Es steht am entgegen gesetzten Ortsrand und wir müssen erst weit hinunter und gegenüber noch weiter wieder hinauf. Dabei kommen wir an der Marathonstrecke vorbei, wo immer noch Läufer Richtung Ziel unterwegs sind. Die armen Kerle müssen tatsächlich zum Schluss noch einen relativ langen und steilen Anstieg bewältigen. Da hatte ich es doch schön mit dem langen sanften Bergablauf zum Ziel.

Auch wenn es mir gut geht, der lange Weg hinauf zum Parkplatz hätte nun doch nicht mehr sein müssen. Die Beine spüre ich hier ganz schön. Vielleicht würde es besser gehen, wenn ich nicht vor lauter Siegestaumel mein Köstritzer Freibier vergessen hätte, was mir gerade einfällt. Aber so kann ich wenigstens noch Autofahren.

Kann man nach so einer Anstrengung noch Autofahren, wird sich mancher fragen. Nun, ich bin bis jetzt noch von jedem Marathon heimgefahren, sei es Hamburg, Berlin oder Liechtenstein gewesen. Man fühlt sich schließlich super gut, es fehlt einem nichts, außer, dass die Beine etwas kaputt sind. Das merkt man vor allem nach dem Aussteigen, die ersten Schritte sind die Hölle. Aber nach der Hälfte der Fahrt von gut zwei Stunden gebe ich diesmal doch das Steuer ab. Man muss es ja auch nicht übertreiben.

Zu Hause dann schön duschen, der Powerpointpräsentation für Fischers Silberhochzeit noch den letzten Schliff geben, und dann ab zur Silberhochzeitsfeier. Ein würdiger Abschluss dieses Tages. Natürlich hatte ich schon etwas Bedenken, ob ich das nach so einem Lauf noch verkraften würde, aber wenn man sitzen kann und nur essen und trinken muss, geht das schon. Bis halb Zwölf halte ich es immerhin aus.

Wer denkt, dass ich danach todmüde ins Bett gefallen bin und sofort weg war, der irrt. Es hat noch recht lange gedauert, bis ich eingeschlafen bin. War ja auch ein aufregender Tag.

Ja, das war mein Rennsteiglauf-Supermarathon, ein großes Erlebnis. Ich kann es nur empfehlen. Zum Schluss untenstehend noch der Beginn eines Artikels zum Thema Ultramarathon (so nennt man alles, was jenseits der Marathondistanz ist), den ich im Internet gefunden habe und der mich auch für den Rennsteig motiviert hat:

So you've run several marathons, you've reached your goals, you've heard the words of Peggy Lee's "Is That All There Is?" during your long runs, and you've anticipated that at some point you might get bored with 26.2 miles. You realize there's more running beyond the horizon. Rumors of ultramarathons filter back to you and your running friends. Those runners who go "beyond" the standard marathon distance pique your interest.
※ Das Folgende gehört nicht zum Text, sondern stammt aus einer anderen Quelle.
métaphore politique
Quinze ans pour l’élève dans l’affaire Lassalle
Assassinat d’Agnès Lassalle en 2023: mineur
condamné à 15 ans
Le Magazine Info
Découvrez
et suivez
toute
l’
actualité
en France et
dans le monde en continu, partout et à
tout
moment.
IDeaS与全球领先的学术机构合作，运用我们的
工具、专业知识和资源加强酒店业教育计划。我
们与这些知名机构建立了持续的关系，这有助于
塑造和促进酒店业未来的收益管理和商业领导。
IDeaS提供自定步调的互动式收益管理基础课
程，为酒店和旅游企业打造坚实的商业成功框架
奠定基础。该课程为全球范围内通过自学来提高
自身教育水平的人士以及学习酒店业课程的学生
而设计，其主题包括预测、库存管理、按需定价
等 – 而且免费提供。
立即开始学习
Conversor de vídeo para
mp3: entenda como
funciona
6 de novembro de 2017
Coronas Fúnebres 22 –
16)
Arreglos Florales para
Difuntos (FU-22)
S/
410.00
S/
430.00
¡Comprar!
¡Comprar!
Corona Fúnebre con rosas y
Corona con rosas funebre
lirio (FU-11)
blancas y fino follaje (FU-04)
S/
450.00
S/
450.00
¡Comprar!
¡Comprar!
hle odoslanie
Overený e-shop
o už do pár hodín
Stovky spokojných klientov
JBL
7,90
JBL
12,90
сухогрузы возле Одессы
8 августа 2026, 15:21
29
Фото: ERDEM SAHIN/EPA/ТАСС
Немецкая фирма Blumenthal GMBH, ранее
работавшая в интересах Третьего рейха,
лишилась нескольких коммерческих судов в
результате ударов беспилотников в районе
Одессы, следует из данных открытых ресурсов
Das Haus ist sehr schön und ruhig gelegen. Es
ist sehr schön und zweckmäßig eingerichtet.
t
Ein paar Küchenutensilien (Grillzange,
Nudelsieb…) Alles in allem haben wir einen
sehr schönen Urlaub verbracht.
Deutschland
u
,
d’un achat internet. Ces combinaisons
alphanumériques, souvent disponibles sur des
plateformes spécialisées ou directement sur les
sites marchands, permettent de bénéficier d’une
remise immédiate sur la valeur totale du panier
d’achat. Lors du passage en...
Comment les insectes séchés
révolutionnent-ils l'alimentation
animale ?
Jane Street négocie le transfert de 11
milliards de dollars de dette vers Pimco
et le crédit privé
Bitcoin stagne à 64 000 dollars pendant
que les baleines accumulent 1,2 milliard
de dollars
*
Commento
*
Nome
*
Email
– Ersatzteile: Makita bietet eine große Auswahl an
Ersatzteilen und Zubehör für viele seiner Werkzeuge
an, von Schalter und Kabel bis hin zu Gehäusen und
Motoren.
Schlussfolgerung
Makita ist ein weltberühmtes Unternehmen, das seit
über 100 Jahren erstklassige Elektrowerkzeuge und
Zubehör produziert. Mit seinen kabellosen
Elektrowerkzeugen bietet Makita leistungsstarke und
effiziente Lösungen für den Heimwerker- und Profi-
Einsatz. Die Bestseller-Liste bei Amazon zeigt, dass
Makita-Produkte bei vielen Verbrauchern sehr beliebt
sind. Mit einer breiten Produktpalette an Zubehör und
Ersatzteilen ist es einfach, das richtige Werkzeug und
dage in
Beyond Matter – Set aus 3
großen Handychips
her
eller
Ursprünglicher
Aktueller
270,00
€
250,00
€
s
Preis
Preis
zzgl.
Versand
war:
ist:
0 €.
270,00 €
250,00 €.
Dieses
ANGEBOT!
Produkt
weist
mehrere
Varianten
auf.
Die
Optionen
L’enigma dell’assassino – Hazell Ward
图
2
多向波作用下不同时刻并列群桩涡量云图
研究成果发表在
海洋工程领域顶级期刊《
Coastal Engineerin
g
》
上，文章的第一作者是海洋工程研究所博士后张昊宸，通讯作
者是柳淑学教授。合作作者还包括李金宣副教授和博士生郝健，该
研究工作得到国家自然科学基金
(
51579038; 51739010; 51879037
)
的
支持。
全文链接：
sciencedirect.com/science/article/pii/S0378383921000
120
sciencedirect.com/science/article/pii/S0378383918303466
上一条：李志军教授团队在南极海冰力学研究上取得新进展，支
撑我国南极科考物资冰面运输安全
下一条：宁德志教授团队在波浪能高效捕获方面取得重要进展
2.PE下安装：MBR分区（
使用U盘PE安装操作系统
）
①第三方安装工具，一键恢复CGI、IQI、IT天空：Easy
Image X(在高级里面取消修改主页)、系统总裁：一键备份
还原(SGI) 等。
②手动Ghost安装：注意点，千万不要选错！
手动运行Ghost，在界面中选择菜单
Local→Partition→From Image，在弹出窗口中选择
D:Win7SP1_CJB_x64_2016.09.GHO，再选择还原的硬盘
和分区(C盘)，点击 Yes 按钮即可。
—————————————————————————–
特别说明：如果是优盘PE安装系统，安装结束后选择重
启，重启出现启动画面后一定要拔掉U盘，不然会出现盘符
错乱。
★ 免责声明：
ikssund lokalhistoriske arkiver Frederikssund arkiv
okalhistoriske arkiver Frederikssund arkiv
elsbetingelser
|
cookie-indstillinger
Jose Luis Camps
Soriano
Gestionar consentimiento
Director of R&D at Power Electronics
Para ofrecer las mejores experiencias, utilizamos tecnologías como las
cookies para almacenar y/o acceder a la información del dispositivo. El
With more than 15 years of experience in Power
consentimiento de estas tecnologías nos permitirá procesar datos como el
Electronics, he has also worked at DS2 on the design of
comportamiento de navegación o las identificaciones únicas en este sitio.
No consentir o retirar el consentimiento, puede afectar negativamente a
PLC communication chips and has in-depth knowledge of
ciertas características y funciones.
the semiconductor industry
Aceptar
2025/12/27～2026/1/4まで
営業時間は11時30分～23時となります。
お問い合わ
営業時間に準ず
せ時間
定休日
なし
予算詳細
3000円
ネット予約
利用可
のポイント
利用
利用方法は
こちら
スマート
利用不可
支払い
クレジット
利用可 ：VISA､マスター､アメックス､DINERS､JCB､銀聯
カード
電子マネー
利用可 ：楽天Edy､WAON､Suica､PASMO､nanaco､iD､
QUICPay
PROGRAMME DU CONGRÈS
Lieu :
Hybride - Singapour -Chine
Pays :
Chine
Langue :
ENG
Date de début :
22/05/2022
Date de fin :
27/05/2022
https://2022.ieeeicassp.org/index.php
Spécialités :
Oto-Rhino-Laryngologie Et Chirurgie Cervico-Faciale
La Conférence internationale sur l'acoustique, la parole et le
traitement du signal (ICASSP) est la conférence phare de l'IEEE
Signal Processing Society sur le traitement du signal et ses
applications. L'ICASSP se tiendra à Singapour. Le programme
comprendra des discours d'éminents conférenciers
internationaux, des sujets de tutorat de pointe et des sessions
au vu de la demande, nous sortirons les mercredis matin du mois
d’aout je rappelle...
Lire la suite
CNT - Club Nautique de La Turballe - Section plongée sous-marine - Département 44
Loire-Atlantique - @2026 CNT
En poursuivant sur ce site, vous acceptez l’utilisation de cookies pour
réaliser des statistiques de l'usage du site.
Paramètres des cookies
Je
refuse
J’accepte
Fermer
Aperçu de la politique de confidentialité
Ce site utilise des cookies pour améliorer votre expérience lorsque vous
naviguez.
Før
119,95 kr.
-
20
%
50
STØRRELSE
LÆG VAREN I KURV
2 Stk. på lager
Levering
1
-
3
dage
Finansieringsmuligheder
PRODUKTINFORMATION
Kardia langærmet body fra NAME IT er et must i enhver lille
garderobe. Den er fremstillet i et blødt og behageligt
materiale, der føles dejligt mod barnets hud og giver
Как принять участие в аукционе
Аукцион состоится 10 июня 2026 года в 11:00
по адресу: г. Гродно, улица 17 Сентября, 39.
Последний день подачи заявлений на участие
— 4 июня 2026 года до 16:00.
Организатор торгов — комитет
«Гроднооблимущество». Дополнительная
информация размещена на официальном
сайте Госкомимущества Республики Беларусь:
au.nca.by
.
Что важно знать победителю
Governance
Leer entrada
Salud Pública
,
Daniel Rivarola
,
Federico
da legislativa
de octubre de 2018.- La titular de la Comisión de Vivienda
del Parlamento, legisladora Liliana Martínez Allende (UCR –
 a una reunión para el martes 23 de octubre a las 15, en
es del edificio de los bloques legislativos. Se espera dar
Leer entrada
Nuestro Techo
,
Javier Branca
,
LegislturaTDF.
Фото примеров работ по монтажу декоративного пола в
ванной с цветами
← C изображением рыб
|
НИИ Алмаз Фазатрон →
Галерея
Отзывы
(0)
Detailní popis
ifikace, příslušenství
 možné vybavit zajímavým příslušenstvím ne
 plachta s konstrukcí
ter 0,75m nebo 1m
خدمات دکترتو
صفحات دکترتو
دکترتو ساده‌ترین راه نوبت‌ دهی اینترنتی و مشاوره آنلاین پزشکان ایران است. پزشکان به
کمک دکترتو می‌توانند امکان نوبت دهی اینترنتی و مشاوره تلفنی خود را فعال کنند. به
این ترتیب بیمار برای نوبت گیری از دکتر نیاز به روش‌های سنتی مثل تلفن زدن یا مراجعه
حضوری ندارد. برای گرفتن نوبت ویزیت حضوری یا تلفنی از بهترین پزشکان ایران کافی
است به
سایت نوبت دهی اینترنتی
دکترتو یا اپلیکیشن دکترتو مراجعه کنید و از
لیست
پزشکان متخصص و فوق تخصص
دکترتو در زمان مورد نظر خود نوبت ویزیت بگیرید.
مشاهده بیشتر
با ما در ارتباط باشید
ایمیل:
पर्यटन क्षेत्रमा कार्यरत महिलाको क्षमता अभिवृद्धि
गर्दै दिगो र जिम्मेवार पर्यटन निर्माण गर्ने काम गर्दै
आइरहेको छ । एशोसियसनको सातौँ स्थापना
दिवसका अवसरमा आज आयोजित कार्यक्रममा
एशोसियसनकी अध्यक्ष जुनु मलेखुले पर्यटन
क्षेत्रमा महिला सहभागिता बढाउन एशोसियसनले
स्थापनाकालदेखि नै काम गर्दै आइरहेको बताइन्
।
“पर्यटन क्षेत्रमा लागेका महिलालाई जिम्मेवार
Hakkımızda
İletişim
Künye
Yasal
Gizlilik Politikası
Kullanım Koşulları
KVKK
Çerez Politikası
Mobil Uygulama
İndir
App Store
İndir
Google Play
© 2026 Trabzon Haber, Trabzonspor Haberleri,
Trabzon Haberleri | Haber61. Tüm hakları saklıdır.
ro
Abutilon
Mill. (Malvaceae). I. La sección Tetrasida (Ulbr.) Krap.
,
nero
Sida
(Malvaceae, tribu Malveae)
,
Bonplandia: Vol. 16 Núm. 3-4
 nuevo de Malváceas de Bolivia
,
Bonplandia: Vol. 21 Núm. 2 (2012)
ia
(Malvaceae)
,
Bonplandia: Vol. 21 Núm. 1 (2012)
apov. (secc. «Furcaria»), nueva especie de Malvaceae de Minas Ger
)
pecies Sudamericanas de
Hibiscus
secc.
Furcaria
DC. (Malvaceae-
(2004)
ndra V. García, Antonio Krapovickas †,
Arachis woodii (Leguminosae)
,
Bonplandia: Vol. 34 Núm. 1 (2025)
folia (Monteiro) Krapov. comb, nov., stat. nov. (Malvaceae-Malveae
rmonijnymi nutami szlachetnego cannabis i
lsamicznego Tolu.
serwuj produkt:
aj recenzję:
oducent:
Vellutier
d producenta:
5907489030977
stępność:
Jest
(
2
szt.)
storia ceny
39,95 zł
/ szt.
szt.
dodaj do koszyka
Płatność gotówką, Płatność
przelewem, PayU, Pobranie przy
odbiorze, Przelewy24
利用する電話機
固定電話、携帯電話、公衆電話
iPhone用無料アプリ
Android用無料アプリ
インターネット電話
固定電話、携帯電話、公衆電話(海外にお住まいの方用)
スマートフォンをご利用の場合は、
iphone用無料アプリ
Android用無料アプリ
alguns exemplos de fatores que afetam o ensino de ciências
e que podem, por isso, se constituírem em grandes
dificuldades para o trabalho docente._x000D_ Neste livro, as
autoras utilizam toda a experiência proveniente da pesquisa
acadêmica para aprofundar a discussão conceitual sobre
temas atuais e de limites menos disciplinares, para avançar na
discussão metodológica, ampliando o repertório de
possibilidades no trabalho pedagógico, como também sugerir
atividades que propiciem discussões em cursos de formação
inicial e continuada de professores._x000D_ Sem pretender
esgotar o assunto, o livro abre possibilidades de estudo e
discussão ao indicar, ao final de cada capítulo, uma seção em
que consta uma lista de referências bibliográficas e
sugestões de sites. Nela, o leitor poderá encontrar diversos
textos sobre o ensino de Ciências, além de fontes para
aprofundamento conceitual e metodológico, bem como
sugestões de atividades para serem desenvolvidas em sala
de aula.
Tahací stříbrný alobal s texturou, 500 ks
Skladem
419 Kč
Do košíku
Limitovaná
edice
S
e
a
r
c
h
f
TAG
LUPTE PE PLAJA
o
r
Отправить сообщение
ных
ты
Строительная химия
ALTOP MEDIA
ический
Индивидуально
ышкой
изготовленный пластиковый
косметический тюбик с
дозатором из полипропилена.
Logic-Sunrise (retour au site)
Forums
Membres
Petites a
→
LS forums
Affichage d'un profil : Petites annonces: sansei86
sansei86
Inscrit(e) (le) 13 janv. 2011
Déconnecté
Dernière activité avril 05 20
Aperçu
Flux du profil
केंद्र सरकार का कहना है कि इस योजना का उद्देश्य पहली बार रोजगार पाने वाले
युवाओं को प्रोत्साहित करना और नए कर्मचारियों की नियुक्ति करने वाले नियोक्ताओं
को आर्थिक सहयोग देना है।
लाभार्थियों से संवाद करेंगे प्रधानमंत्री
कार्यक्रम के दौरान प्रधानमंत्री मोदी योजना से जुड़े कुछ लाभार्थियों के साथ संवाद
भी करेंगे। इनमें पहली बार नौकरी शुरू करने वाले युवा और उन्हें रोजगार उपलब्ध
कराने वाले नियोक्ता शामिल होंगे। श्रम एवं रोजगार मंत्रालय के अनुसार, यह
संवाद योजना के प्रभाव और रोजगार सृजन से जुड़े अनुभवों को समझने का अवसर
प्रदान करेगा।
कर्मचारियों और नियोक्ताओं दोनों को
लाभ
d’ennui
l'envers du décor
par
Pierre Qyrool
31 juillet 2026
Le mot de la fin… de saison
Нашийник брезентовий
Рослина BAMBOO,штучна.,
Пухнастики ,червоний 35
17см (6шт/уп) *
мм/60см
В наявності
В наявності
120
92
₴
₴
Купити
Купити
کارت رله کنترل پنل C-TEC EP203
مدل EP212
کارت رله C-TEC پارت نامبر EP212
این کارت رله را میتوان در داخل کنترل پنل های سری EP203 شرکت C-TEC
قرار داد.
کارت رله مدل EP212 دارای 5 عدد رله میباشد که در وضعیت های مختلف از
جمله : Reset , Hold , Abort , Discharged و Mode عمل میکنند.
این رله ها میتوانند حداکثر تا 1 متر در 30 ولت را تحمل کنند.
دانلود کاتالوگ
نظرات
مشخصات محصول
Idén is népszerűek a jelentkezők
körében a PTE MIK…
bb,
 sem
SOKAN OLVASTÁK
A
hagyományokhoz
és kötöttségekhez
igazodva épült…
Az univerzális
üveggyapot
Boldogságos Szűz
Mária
As you continue your marathoning pursuits, the lure of ultrarunning hangs out there like an artfully fashioned fisherman's fly enticing a largemouth bass. Don't despair! Perhaps all you need is that little push-or rather, that little lure-into the wild and wonderful world of ultramarathoning.

Die wilde und wunderbare Welt des Ultramarathons habe ich jetzt schon ein bisschen kennen gelernt.